Action Alert: Family Game Night
March 30, 2012
In the elementary school where I work, we are recognizing that our students are lacking basic number sense. “Number sense" is to math what "reading comprehension" is to reading. It is not only orally counting and understanding that numbers have names used to identify quantities, but it is also the ability to match a number name with an item in a set. Playing games with dice, such as Yahtzee, Dominoes, and Shut the Box provide rich opportunities for children to learn number sense outside the classroom. Families today just aren’t sitting down at night playing board games like they used to. Instead, children are playing video games alone in their bedrooms. That said, if parents would play board games with their children regularly, it would reinforce their number sense in a fun and stress-free environment outside the classroom. Other board games that reinforce math skills are Connect Four, Chutes and Ladders, Trouble, Monopoly, puzzles, card games, etc.

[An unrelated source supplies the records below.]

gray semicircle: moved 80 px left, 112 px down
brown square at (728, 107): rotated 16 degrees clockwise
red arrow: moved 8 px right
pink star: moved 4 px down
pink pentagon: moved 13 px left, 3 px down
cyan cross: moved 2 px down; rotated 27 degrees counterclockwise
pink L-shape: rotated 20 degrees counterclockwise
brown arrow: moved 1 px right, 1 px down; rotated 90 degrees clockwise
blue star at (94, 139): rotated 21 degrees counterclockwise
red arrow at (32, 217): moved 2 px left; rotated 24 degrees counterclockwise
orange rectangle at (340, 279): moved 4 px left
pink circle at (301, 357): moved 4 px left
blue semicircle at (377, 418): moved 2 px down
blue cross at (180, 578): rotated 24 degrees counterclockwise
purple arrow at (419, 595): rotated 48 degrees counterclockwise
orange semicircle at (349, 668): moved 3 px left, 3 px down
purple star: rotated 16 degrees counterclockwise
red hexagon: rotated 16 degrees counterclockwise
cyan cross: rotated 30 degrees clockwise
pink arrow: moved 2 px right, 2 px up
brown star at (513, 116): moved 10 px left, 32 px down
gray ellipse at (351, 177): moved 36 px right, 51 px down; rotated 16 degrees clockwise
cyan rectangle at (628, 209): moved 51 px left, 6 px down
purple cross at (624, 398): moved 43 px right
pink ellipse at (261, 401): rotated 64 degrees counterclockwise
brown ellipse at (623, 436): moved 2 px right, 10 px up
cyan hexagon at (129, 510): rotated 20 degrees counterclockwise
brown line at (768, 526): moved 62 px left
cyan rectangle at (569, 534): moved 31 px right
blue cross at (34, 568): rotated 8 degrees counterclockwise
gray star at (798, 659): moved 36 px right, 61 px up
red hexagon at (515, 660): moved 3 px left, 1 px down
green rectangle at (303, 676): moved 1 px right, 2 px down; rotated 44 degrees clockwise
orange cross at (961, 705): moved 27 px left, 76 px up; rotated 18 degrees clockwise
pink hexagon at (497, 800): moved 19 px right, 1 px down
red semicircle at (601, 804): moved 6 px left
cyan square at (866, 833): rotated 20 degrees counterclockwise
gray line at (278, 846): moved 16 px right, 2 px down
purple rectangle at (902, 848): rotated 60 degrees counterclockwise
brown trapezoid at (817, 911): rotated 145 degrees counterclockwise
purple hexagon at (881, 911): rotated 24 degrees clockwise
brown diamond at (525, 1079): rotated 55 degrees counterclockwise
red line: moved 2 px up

Parents should know that students leaving first grade without solid number sense skills are essentially set up for lifelong struggles with math. Sometimes their teachers may not be spending enough time teaching the standards necessary to embed their number sense, or sometimes it may be that the concept is too abstract for children to comprehend at their developmental level. Therefore, families should take the time for “Family Game Night” with their children when they are young. This is an easy way to give them a solid foundation with number sense, and a lifelong understanding of basic math skills (not to mention the positive family relationships that are building in the process)!
Cathi Bradley is a mother of two boys who attend the same school in which she is the Principal. She is the 2011 Mom Congress Delegate for West Virginia. Cathi tries her best to treat each student as if he or she is her own, making decisions that would be in their best interest. Having children of her own at the elementary school age puts her in an advantage of knowing what 21st century students need, as well as what challenges they face in society today.